The World Health Organization (WHO) describes transgender people as “gender incongruence” and now that term has been moved from the mental disorder chapter to the sexual health chapter in its latest (eleventh) version of International Classification of Diseases (ICD).
Last year, the United Nations health agency said, “The new classification is expected to improve social acceptance among transgender people while still making important health resources available.”
The World Health Assembly in Geneva, Switzerland adopted the 11th revision of the ICD on Saturday. ICD-11 will go into effect from January 1, 2022.
Last June, the team coordinator of WHO’s Adolescents and At-Risk Populations Dr. Lale Say said, “The phrase was taken out from the mental health disorders because we had a better understanding that this wasn’t actually a mental health condition, and leaving it there was causing stigma. So, in order to reduce the stigma while also ensuring access to necessary health interventions, this was placed in a different chapter.”

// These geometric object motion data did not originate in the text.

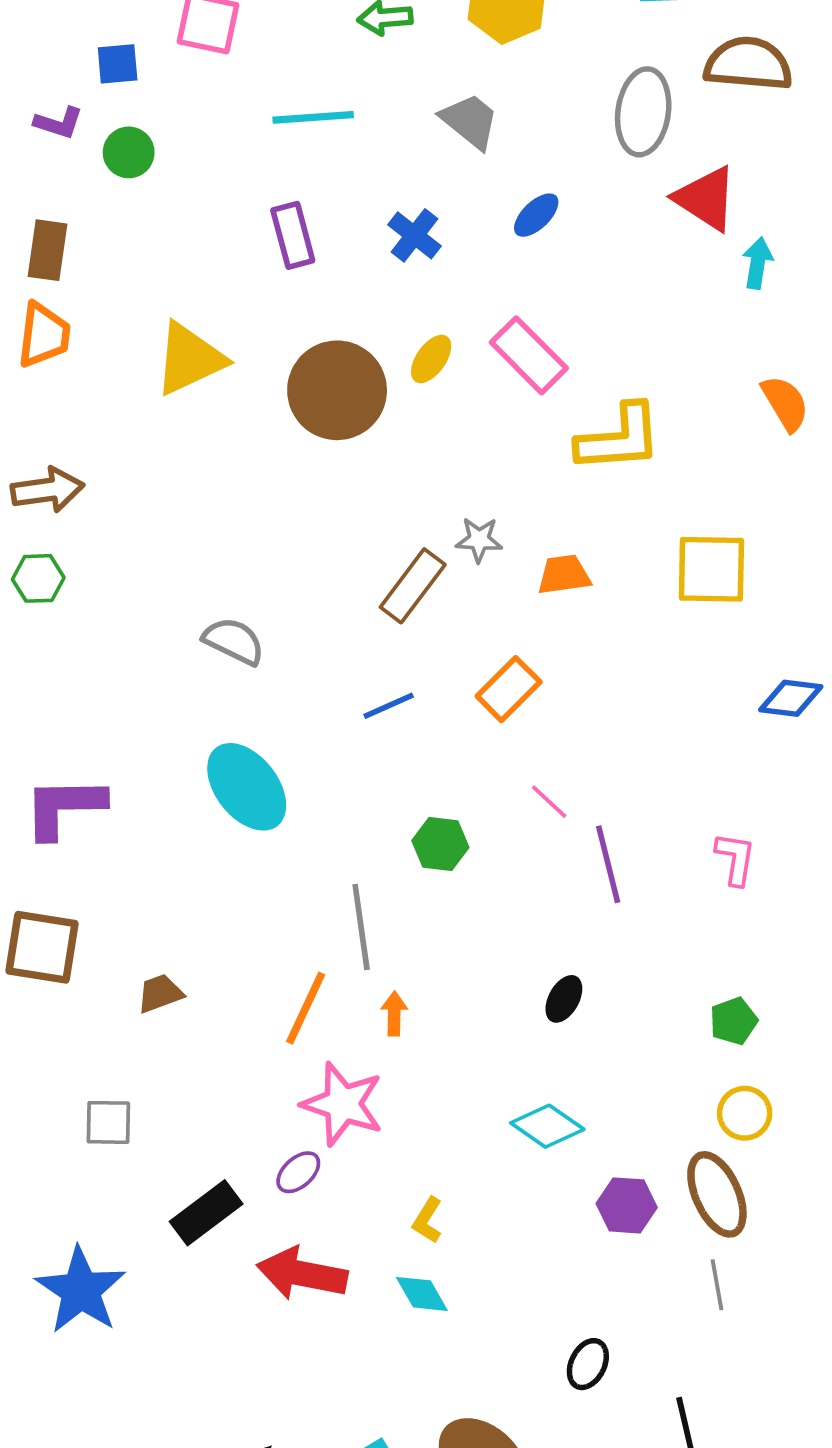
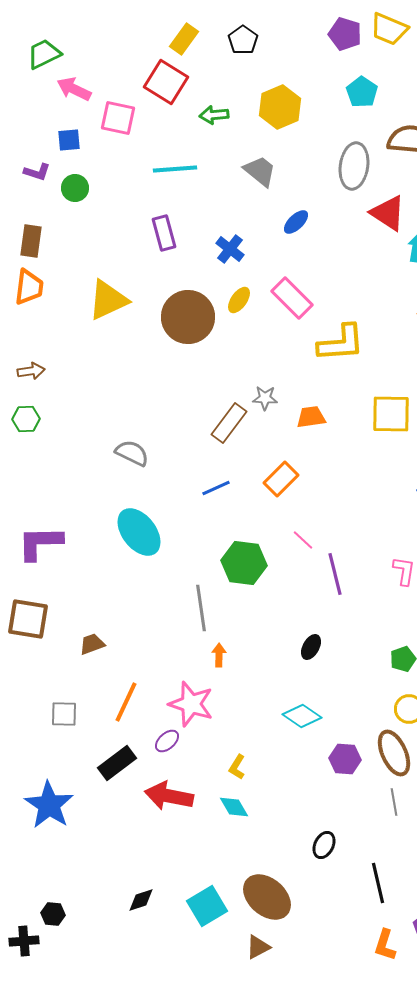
blue cross: (415, 235) -> (230, 249), moved
brown arrow: (48, 490) -> (31, 371), size x0.7
green hexagon: (440, 844) -> (244, 563), size x1.5
orange line: (306, 1008) -> (126, 702), moved

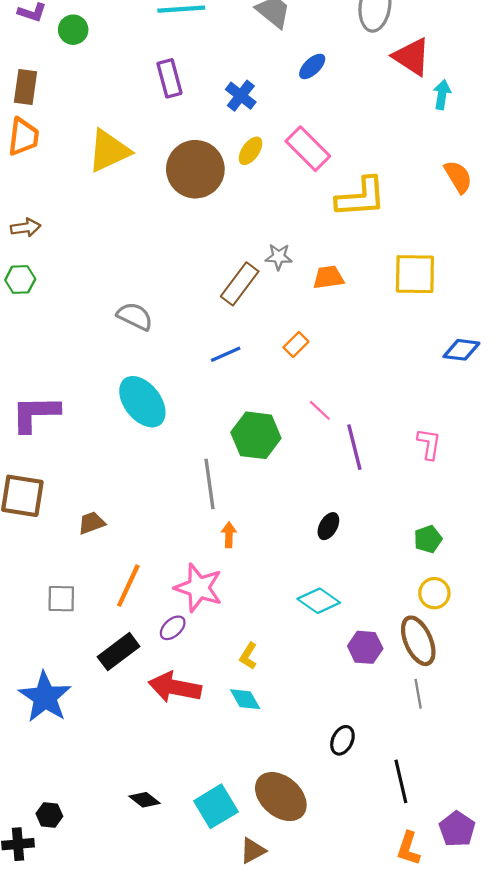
orange rectangle: (281, 479) -> (296, 344), size x0.7
black diamond: (141, 900) -> (145, 800), turned 56
brown triangle: (258, 947) -> (253, 851), moved

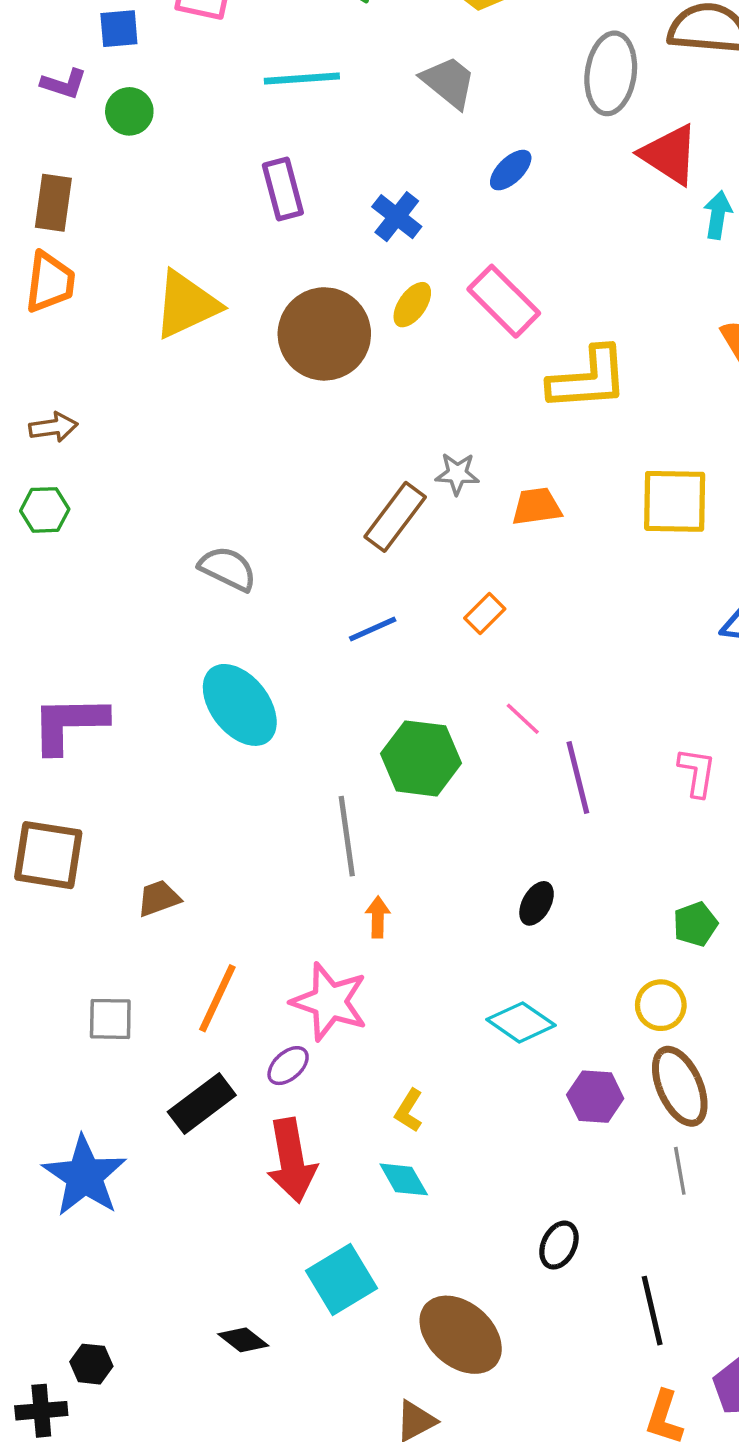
yellow circle: (434, 593) -> (661, 1005), moved
red arrow: (175, 687) -> (292, 1160), turned -111
cyan square: (216, 806) -> (342, 1280), moved

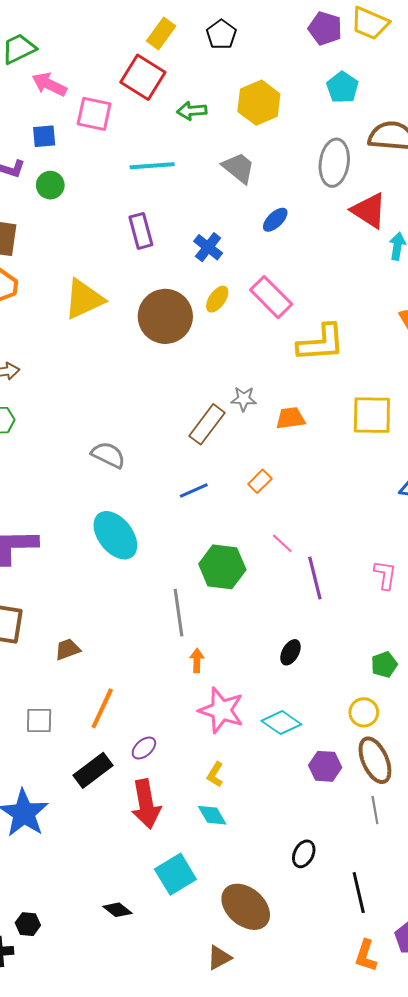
pink star: (329, 1002) -> (221, 710), moved

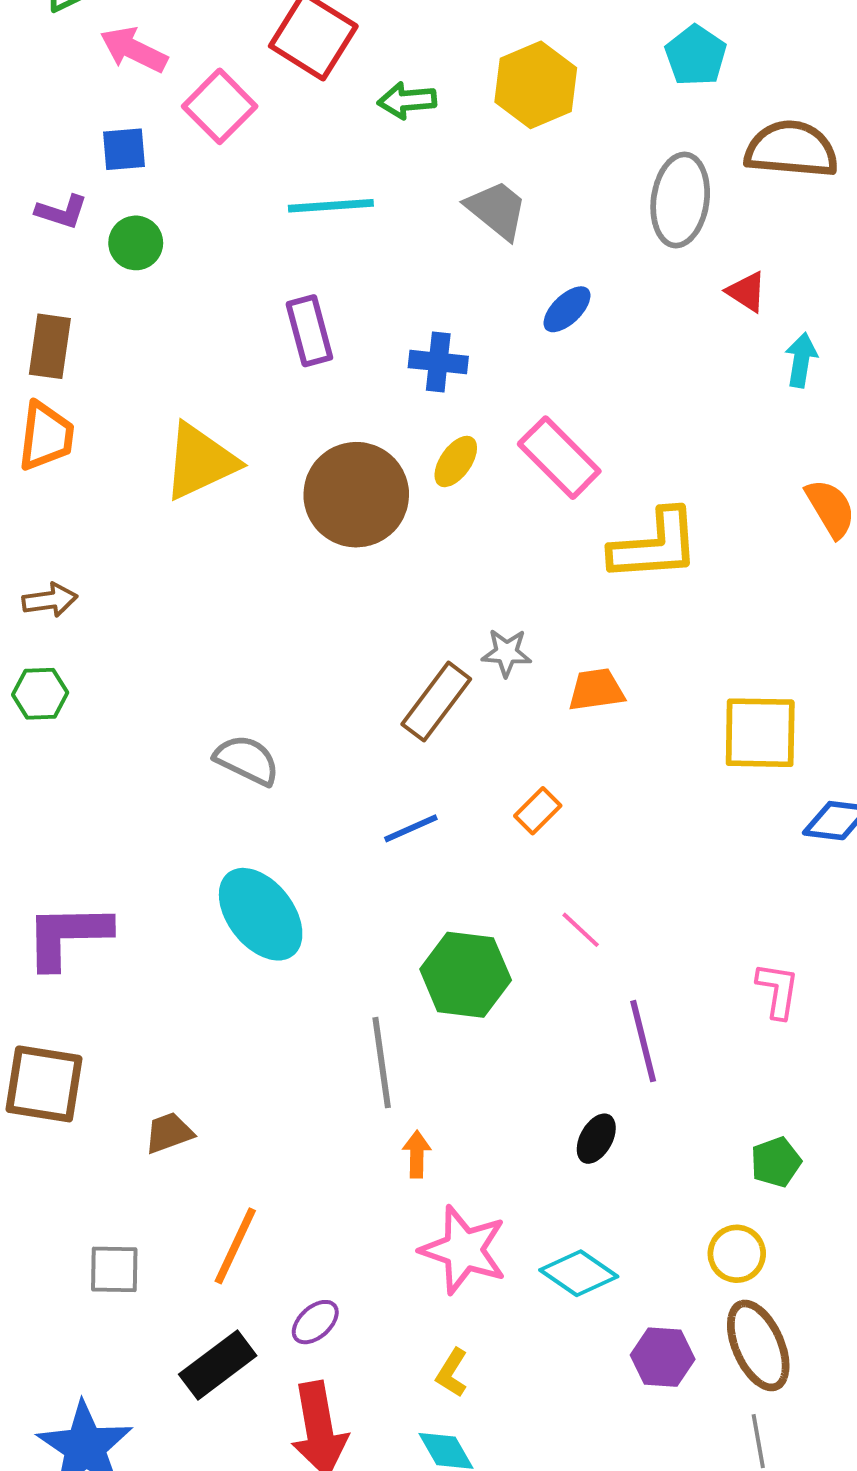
pink square: (94, 114) -> (220, 106), turned 33
red triangle: (369, 211) -> (747, 292), size x0.6
blue cross: (208, 247) -> (438, 362), turned -32
yellow square: (372, 415) -> (760, 733), moved
purple line: (315, 578) -> (643, 1041), moved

Last year, then-executive director of Transgender Europe Julia Ehrt, said, “This is the result of tremendous effort by trans and gender diverse activists from around the world to insist on our humanity, and I am elated that the WHO agrees that gender identity is not a mental illness.”
Last week, the International Lesbian, Gay, Bisexual, Trans and Intersex Association said in a statement, “Until a few years ago, removing pathologizing categories affecting trans and gender diverse people from the ICD-10 list of mental disorders seemed impossible. Today, we know that full depathologization can be achieved and will be achieved in our lifetime.” Ehrt is now the association’s program director.
Dr. Say said, “The WHO does not expect the ICD change to affect transgender people’s need for health care, but by reducing social stigmas, more people might be encouraged to seek treatment.”
According to the WHO’s new description of gender incongruence, “Gender variant behavior and preferences alone are not a basis for diagnosing someone’s mental health.” This is not the first time the WHO has decreed a classification related to sexual health. In 1990, the agency said, “Sexual orientation alone is not to be regarded as a disorder.”